A new startup called the Kindle Lending Club has launched in beta this week, aiming to make it easier for Kindle users to take advantage of the new options to loan and borrow their e-books.
The Kindle Lending Club is the brainchild of Catherine MacDonald, who said that when she heard Amazon announce on December 30 that it was finally adding a lending option for Kindle, she decided to set up a Facebook group – a way to help people find others who were willing to share their e-books. But as interesting in the group exploded, MacDonald realized that Facebook just didn’t offer the scalability needed for such an undertaking. “I had no idea how viral the idea was,” she says.
So in less than two weeks’ time, she has pulled together the resources – about $12,500 in angel investment and a Web development team – to launch the Kindle Lending Club.
MacDonald’s background is in project management, something evident in the speed and decisiveness with which she’s moved forward to launch this startup. But as she notes, there is a huge interest among Kindle users in this sort of undertaking, and the 4800-some-odd members of the Facebook group have given her a great place to work on the customer development and to build a product with avid Kindle readers in mind.
Both sharing and borrowing is free through the Kindle Lending Club. You can browse for the titles that other users have made available, and you can make available the books you’re willing to lend. The site simply matches borrowers and lenders. The rest of the Kindle lending rules stay in place: the loan is for 14 days. You can’t read a title while it’s on loan to someone else. And you can only loan a title once.
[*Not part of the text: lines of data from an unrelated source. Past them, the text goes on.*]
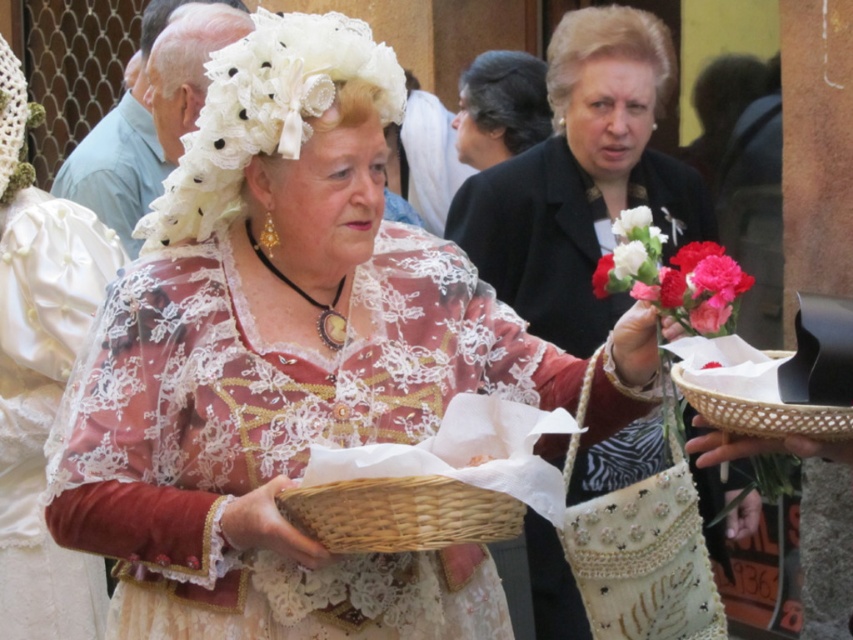 Is white lace hat at upper left thinner than white lace headdress at upper center?

Correct, white lace hat at upper left's width is less than white lace headdress at upper center's.

Between white lace hat at upper left and white lace headdress at upper center, which one appears on the left side from the viewer's perspective?

white lace hat at upper left

Describe the element at coordinates (39, 376) in the screenshot. I see `white lace hat at upper left` at that location.

At what (x,y) coordinates should I click in order to perform the action: click on white lace hat at upper left. Please return your answer as a coordinate pair (x, y). This screenshot has height=640, width=853. Looking at the image, I should click on (39, 376).

From the picture: Is white lace headdress at upper center thinner than woven wicker basket at center?

Incorrect, white lace headdress at upper center's width is not less than woven wicker basket at center's.

What do you see at coordinates (264, 113) in the screenshot? I see `white lace headdress at upper center` at bounding box center [264, 113].

Locate an element on the screen. white lace headdress at upper center is located at coordinates (264, 113).

Between lace fabric dress at center and smooth silk bouquet at center, which one is positioned lower?

lace fabric dress at center is lower down.

Is lace fabric dress at center thinner than smooth silk bouquet at center?

Yes.

The height and width of the screenshot is (640, 853). What are the coordinates of `lace fabric dress at center` in the screenshot? It's located at (280, 362).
It’s up to publishers to decide whether or not their titles can be available for lending (and none of the books in my Kindle library are eligible, if that’s any indication of how publishers have decided). Nonetheless, even though the selection of books to lend may be limited, this doesn’t seem to have dampened the interest and excitement in lending and borrowing.
Since the public beta opened on Friday, 786 users have joined the Kindle Lending Club and they’ve listed almost 2000 books that they’re willing to offer to loan. 669 borrow requests have been made and 286 e-books have been loaned.
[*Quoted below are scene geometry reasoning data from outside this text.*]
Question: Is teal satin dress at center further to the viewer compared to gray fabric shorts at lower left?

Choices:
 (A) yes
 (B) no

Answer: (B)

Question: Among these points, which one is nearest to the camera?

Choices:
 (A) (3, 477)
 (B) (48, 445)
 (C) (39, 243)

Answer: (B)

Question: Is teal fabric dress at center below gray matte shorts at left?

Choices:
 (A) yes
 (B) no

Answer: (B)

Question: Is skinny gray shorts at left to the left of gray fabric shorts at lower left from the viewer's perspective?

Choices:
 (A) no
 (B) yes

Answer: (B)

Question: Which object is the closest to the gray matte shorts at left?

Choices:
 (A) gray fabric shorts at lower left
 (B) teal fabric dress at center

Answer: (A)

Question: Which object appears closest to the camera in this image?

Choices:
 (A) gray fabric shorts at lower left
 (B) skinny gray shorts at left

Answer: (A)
That it took almost three years for the Kindle to add a lending option is an indication of the reluctance of Amazon – or more accurately, perhaps, publishers – to allow lending. Some have argued that loosening restrictions around the transfer of digital copies will mean a loss of book sales; but it isn’t really clear that that’s always the case. As people run out of time to finish a book they’ve borrowed or as they grow tired of waiting in line for the next available copy of a popular book, they might just opt to purchase it. That’s what MacDonald hopes, in fact, as she’s an Amazon Affiliate member and that program – a cut of the Amazon sales generated via links on the Kindle Lending Club site – is where the startup will get its revenue.
MacDonald says she hasn’t heard anything from Amazon in response to the startup. (I contacted Amazon for comment, but at the time of publishing, hadn’t heard anything either.)
But the excitement it’s generated from Kindle users – their willingness to share their books – points to a “renaissance of reading,” argues MacDonald. And it would be a shame for Amazon to put an end to that.